Maverick Life

KEEP AN EYE OUT

Local films and documentaries at the South African Film Festival in Australia

Local films and documentaries at the South African Film Festival in Australia
South African Film Festival in-cinema screenings are from 4 to 11 May and online screenings globally are from 11 to 31 May.

Australia and New Zealand’s fifth South African Film Festival is under way. Here’s our list of selected films to keep on your radar.

The South African Film Festival (SAFF) is a hybrid event with in-cinema screenings and online screenings from 11 to 31 May; unfortunately, the screenings are geo-blocked and only available to viewers located in Australia and New Zealand – still, it is a wonderful celebration of a wide variety of curated South African films, from hard-hitting documentaries to heart-warming short films, blockbuster features and personal stories.

If you’re based in Australia or New Zealand, a festival pass which gives full access to the entire catalogue for the duration of the festival costs A$100 and net proceeds go to Education Without Borders (EWB) which has been providing educational programmes for students from underresourced and socially disadvantaged communities in the Western Cape since 2002. 

SECTION 16

Maverick Life editors Emilie Madeleine Gambade and Malibongwe Tyilo empathically salute South Africa’s courageous women of journalism in this potent 30-minute documentary. 

Interviews with investigative reporters Ferial Haffajee, Marianne Thamm, Pauli van Wyk and Caryn Dolley lay bare the enormous strength of spirit that it takes to continue to write about corruption, crime in high places and state collusion; especially as women, who suffer disproportionate attacks on all fronts – hate speech on social media, death threats, smear campaigns and calls for action from influential politicians with millions of followers. 

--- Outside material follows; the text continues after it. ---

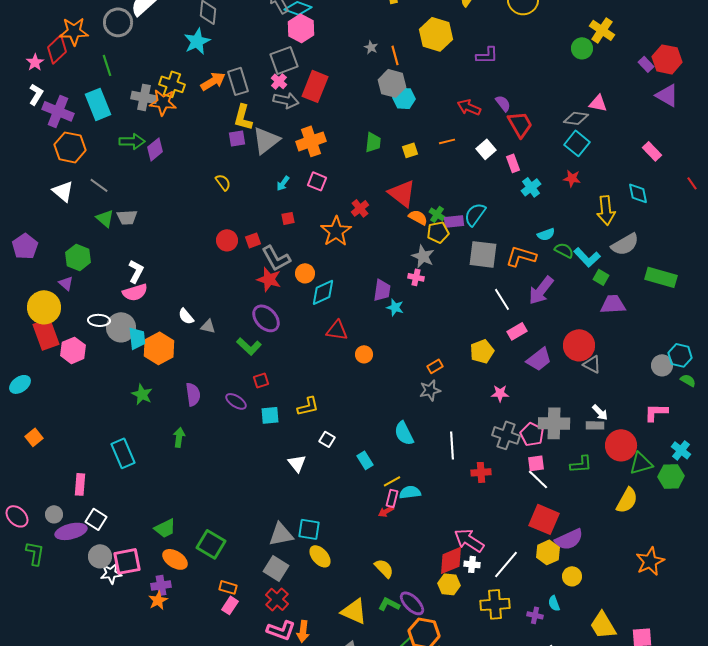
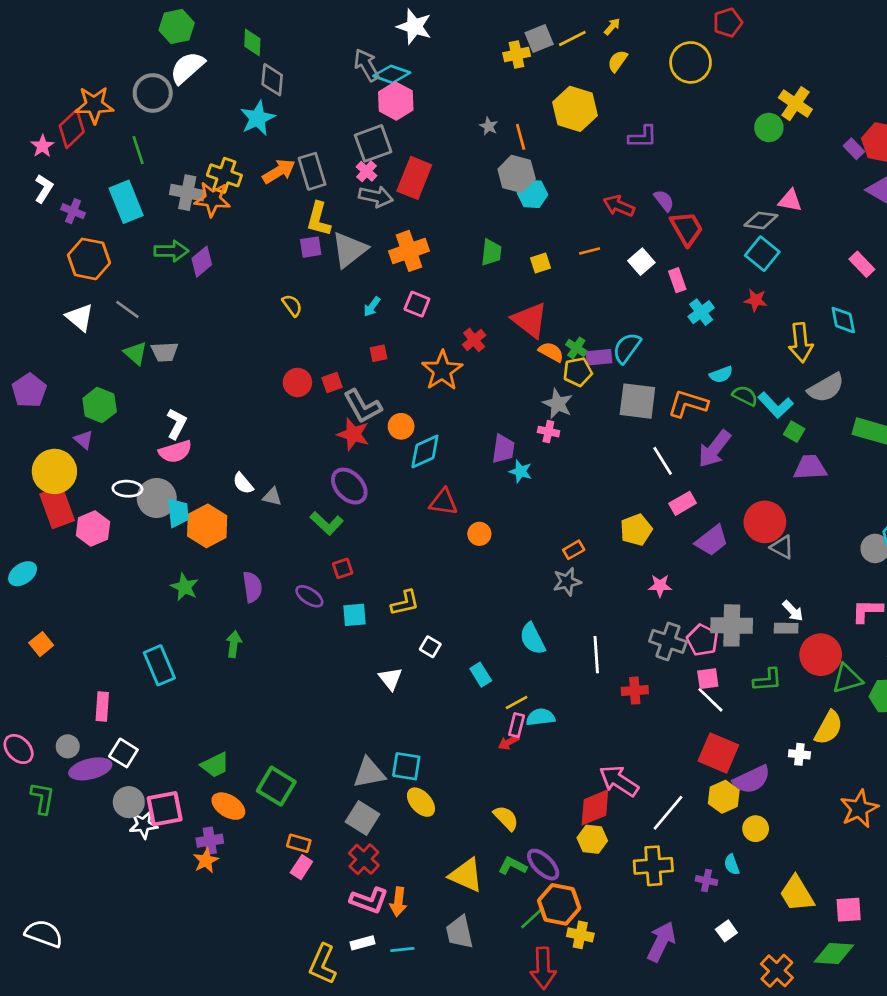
purple cross: (58, 111) -> (73, 211), size x0.6
white cross: (472, 564) -> (799, 754), moved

Horrifying as this reality is, the fierce irreverence of these leading reporters in defence of truth is utterly inspiring and the vulnerability of their stories imparts a deeper appreciation of just how crucial their work is to the fabric of our democracy. Read Daily Maverick’s full review

1960

A simple but charming recreation of the musical and political atmosphere of Sharpeville, embodied in the life of a fictional Miriam Makeba-inspired young woman. The period drama follows Lindi, a retired singer who breaks the isolation of her retirement to shed light on the murder of an apartheid-era police officer, when his remains turn up in Sharpeville after 60 years. 

The film is split between scenes of young Lindi (played by Zandile Madliwa of The Kissing Booth) in the bustling jazz scene of Sophiatown, and old Lindi (played by South African soapie veteran Ivy Nkutha of Muvhango, Isidingo, and Generations) recounting her youth to the detective investigating the case. 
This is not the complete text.